What you will do: Find the word "СКЛОПІДІЙМАЧА" in the data. Return every line where it appears.

[Data entries]

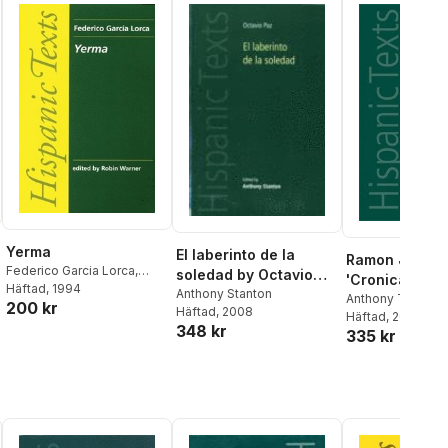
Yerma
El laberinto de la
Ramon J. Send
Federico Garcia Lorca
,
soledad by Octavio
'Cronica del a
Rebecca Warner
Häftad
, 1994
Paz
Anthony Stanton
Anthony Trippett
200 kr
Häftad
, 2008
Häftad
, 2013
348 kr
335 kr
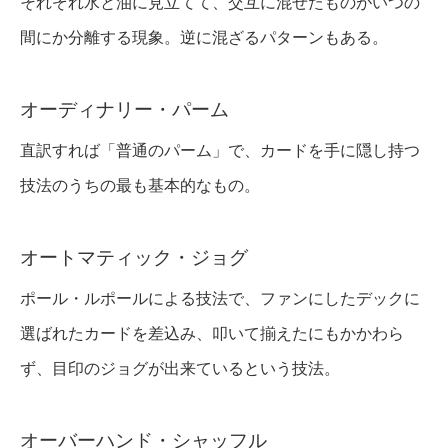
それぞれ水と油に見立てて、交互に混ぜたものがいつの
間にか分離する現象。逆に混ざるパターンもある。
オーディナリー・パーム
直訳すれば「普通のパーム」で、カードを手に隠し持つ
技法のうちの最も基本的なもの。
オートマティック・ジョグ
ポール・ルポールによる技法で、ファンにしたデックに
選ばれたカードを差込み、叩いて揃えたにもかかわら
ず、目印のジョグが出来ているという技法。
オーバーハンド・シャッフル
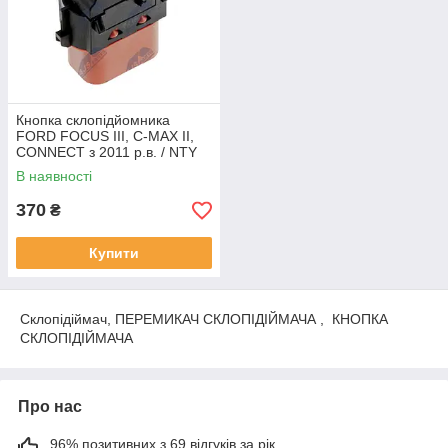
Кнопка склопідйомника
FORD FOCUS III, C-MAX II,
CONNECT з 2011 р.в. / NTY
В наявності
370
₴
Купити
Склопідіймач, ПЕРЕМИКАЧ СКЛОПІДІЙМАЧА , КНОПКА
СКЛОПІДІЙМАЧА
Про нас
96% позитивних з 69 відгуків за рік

Written reply:
Склопідіймач, ПЕРЕМИКАЧ СКЛОПІДІЙМАЧА , КНОПКА
СКЛОПІДІЙМАЧА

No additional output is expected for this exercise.